§ DATA SHOWN:
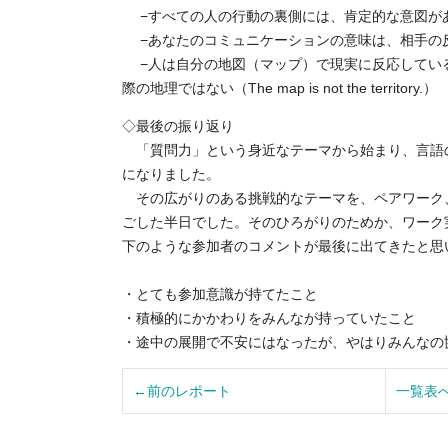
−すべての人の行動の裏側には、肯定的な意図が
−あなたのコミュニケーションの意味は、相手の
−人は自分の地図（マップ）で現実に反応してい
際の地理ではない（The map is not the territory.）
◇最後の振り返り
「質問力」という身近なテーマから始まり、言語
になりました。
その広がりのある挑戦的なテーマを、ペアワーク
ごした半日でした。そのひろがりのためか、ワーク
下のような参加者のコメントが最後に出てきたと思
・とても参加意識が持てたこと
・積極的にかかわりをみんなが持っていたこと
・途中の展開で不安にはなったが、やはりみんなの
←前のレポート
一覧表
* * *
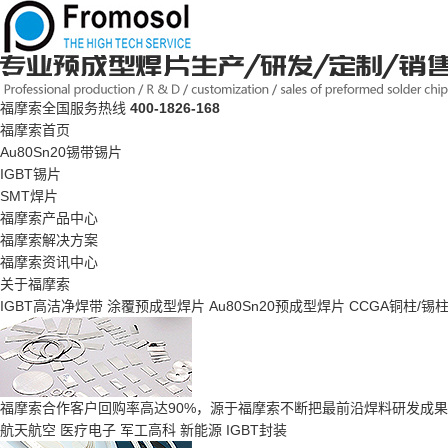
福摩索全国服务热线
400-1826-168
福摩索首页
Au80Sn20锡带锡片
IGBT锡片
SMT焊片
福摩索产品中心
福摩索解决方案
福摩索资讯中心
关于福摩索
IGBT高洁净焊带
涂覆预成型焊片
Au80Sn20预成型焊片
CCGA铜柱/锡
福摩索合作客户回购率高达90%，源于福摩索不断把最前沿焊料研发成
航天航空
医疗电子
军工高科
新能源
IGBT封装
* * *
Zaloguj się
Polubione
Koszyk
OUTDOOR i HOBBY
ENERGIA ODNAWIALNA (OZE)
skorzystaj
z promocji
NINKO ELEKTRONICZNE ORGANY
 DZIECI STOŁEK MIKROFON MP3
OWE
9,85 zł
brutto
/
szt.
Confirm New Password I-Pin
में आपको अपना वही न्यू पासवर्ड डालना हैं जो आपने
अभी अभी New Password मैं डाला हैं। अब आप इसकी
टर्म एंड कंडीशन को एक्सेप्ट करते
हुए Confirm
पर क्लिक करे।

§ AIM OF THE TASK: Lines holding the string "Password": find them in the listing above and copy each one.

§ EXERCISE RESULT:
Confirm New Password I-Pin
अभी अभी New Password मैं डाला हैं। अब आप इसकी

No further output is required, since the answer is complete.